**WORK TASK:** A faithful copy of the data, pictures omitted, is the required answer.
------ GIVEN DATA ------
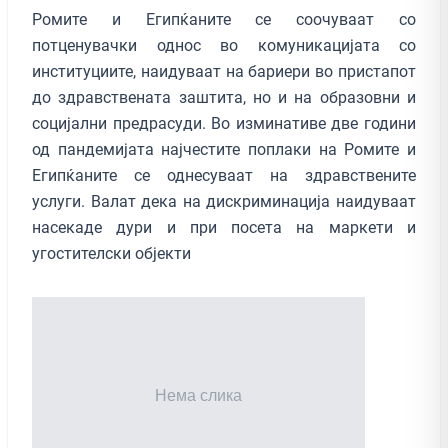
Ромите и Египќаните се соочуваат со
потценувачки однос во комуникацијата со
институциите, наидуваат на бариери во пристапот
до здравствената заштита, но и на образовни и
социјални предрасуди. Во изминативе две години
од пандемијата најчестите поплаки на Ромите и
Египќаните се однесуваат на здравствените
услуги. Валат дека на дискриминација наидуваат
насекаде дури и при посета на маркети и
угостителски објекти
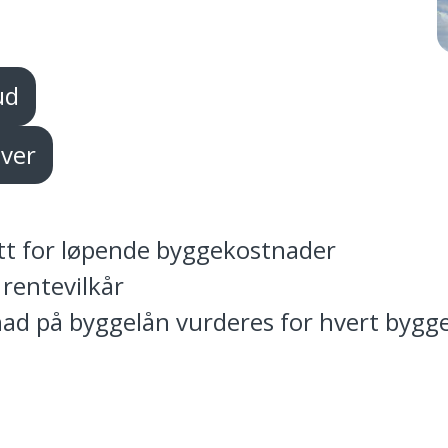
ud
ver
tt for løpende byggekostnader
rentevilkår
ad på byggelån vurderes for hvert bygg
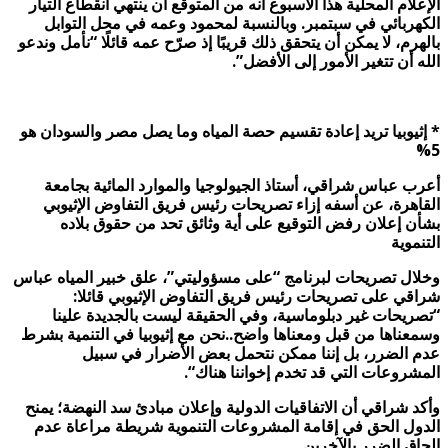
الإعلام المحلية هذا الأسبوع أنه من المتوقع أن ينتهي انقطاع التيار
الكهربائي في سبتمبر. وبالنسبة لمحمود وعمه في محل التوابل
بالهرم، لا يمكن أن يتحقق ذلك قريبًا إذ صرّح عمه قائلًا “نأمل وندعو
الله أن تتغير الأمور إلى الأفضل”.
*
إثيوبيا تريد إعادة تقسيم حصة المياه وما يصل مصر والسودان هو
%
5
أعرب عباس شراقي، أستاذ الجيولوجيا والموارد المائية بجامعة
القاهرة، عن أسفه إزاء تصريحات رئيس فريق التفاوض الإثيوبي
بشأن إعلان رفض التوقيع على أية وثائق تحد من حقوق بلاده
التنموية
وخلال تصريحات لبرنامج “على مسؤوليتي”، علق
خبير المياه عباس
شراقي
على تصريحات رئيس فريق التفاوض الإثيوبي قائلا:
“تصريحات غير دبلوماسية، وفي الحقيقة ليست بالجديدة علينا
وسمعناها من قبل ومعناها واضح..نحن مع إثيوبيا في التنمية بشرط
عدم الضرر، بل إننا ممكن نتحمل بعض الأضرار في سبيل
المشروعات التي قد تخدم إخواننا هناك
“.
وأكد شراقي أن الاتفاقيات الدولية وإعلان مبادئ سد النهضة؛ يمنح
الدول الحق في إقامة المشروعات التنموية شريطة مراعاة عدم
إلحاق الضرر بالآخرين
.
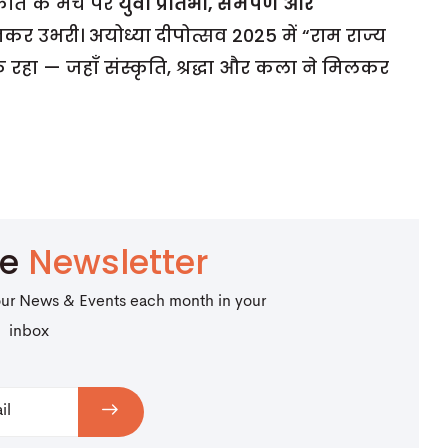
्कृति के मंच पर
युवा प्रतिभा, समर्पण और
कर उभरी। अयोध्या
दीपोत्सव 2025 में “राम राज्य
क रहा — जहाँ संस्कृति, श्रद्धा और कला ने मिलकर
be
Newsletter
our News & Events each month in your
inbox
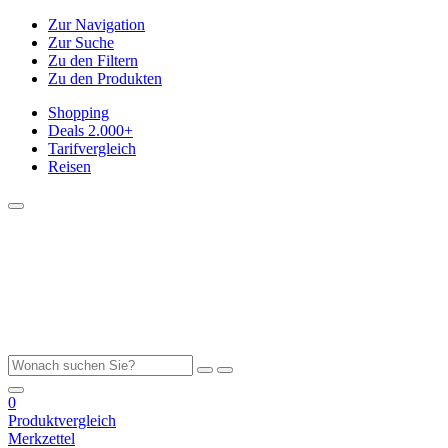
Zur Navigation
Zur Suche
Zu den Filtern
Zu den Produkten
Shopping
Deals
2.000+
Tarifvergleich
Reisen
0
Produktvergleich
Merkzettel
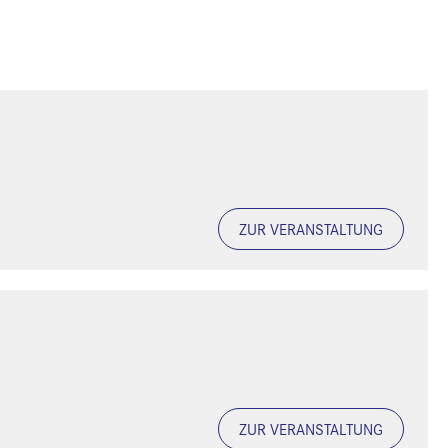
ZUR VERANSTALTUNG
ZUR VERANSTALTUNG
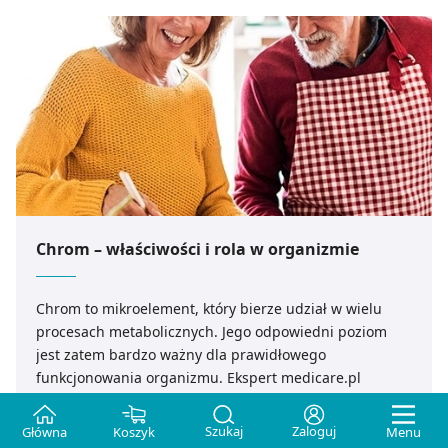
Chrom – właściwości i rola w organizmie
Chrom to mikroelement, który bierze udział w wielu
procesach metabolicznych. Jego odpowiedni poziom
jest zatem bardzo ważny dla prawidłowego
funkcjonowania organizmu. Ekspert medicare.pl
podpowiada co jeść, aby utrzymać prawidłowe stężenie
chromu we krwi.
Szukaj
Zaloguj
Główna
Koszyk
Menu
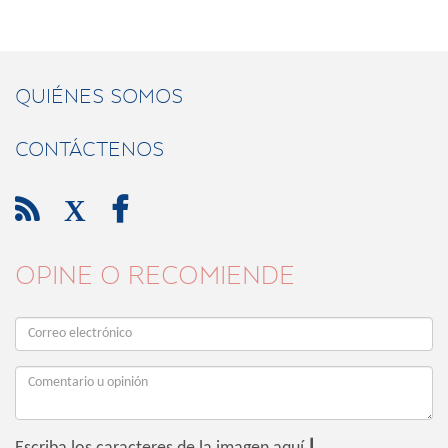
QUIÉNES SOMOS
CONTÁCTENOS

X

OPINE O RECOMIENDE

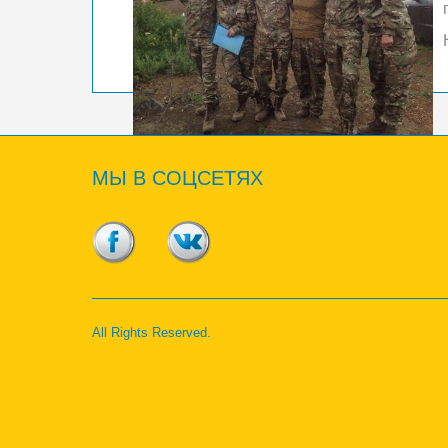
МЫ
В СОЦСЕТЯХ
All Rights Reserved.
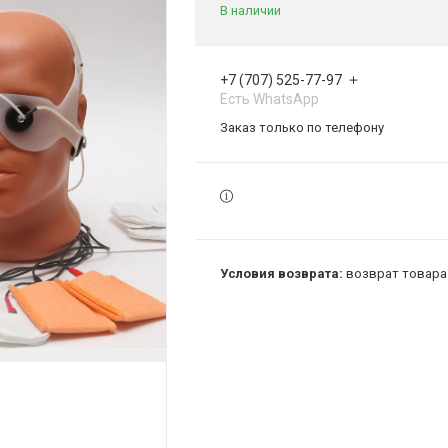
В наличии
+7 (707) 525-77-97
Есть WhatsApp
Заказ только по телефону
возврат товара 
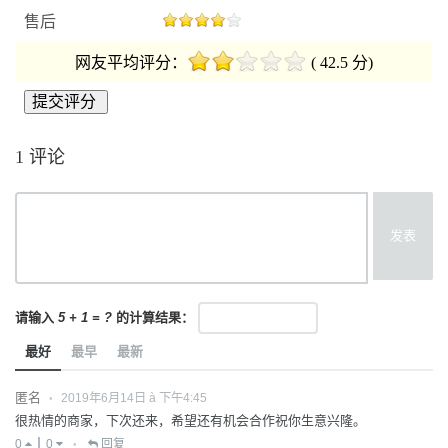
售后
网友平均评分：
( 42.5 分)
1 评论
发表
请输入
5 + 1 = ?
的计算结果：
最好
最早
最新
匿名
2019年6月14日 à 下午4:45
•
很热情的商家，下次还来，希望还有机会合作祝你生意兴隆。
0
0
回复
•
------
**SOLVED EXERCISE:**
Ромите и Египќаните се соочуваат со
потценувачки однос во комуникацијата со
институциите, наидуваат на бариери во пристапот
до здравствената заштита, но и на образовни и
социјални предрасуди. Во изминативе две години
од пандемијата најчестите поплаки на Ромите и
Египќаните се однесуваат на здравствените
услуги. Валат дека на дискриминација наидуваат
насекаде дури и при посета на маркети и
угостителски објекти
ud
ver
tt for løpende byggekostnader
rentevilkår
ad på byggelån vurderes for hvert bygg
الإعلام المحلية هذا الأسبوع أنه من المتوقع أن ينتهي انقطاع التيار
الكهربائي في سبتمبر. وبالنسبة لمحمود وعمه في محل التوابل
بالهرم، لا يمكن أن يتحقق ذلك قريبًا إذ صرّح عمه قائلًا “نأمل وندعو
الله أن تتغير الأمور إلى الأفضل”.
*
إثيوبيا تريد إعادة تقسيم حصة المياه وما يصل مصر والسودان هو
%
5
أعرب عباس شراقي، أستاذ الجيولوجيا والموارد المائية بجامعة
القاهرة، عن أسفه إزاء تصريحات رئيس فريق التفاوض الإثيوبي
بشأن إعلان رفض التوقيع على أية وثائق تحد من حقوق بلاده
التنموية
وخلال تصريحات لبرنامج “على مسؤوليتي”، علق
خبير المياه عباس
شراقي
على تصريحات رئيس فريق التفاوض الإثيوبي قائلا:
“تصريحات غير دبلوماسية، وفي الحقيقة ليست بالجديدة علينا
وسمعناها من قبل ومعناها واضح..نحن مع إثيوبيا في التنمية بشرط
عدم الضرر، بل إننا ممكن نتحمل بعض الأضرار في سبيل
المشروعات التي قد تخدم إخواننا هناك
“.
وأكد شراقي أن الاتفاقيات الدولية وإعلان مبادئ سد النهضة؛ يمنح
الدول الحق في إقامة المشروعات التنموية شريطة مراعاة عدم
إلحاق الضرر بالآخرين
.
्कृति के मंच पर
युवा प्रतिभा, समर्पण और
कर उभरी। अयोध्या
दीपोत्सव 2025 में “राम राज्य
क रहा — जहाँ संस्कृति, श्रद्धा और कला ने मिलकर
be
Newsletter
our News & Events each month in your
inbox
Zur Navigation
Zur Suche
Zu den Filtern
Zu den Produkten
Shopping
Deals
2.000+
Tarifvergleich
Reisen
0
Produktvergleich
Merkzettel
ZUR VERANSTALTUNG
ZUR VERANSTALTUNG
Chrom – właściwości i rola w organizmie
Chrom to mikroelement, który bierze udział w wielu
procesach metabolicznych. Jego odpowiedni poziom
jest zatem bardzo ważny dla prawidłowego
funkcjonowania organizmu. Ekspert medicare.pl
podpowiada co jeść, aby utrzymać prawidłowe stężenie
chromu we krwi.
Szukaj
Zaloguj
Główna
Koszyk
Menu
QUIÉNES SOMOS
CONTÁCTENOS

X

OPINE O RECOMIENDE

МЫ
В СОЦСЕТЯХ
All Rights Reserved.
В наличии
+7 (707) 525-77-97
Есть WhatsApp
Заказ только по телефону
возврат товара 
售后
网友平均评分：
( 42.5 分)
1 评论
发表
请输入
5 + 1 = ?
的计算结果：
最好
最早
最新
匿名
2019年6月14日 à 下午4:45
•
很热情的商家，下次还来，希望还有机会合作祝你生意兴隆。
0
0
回复
•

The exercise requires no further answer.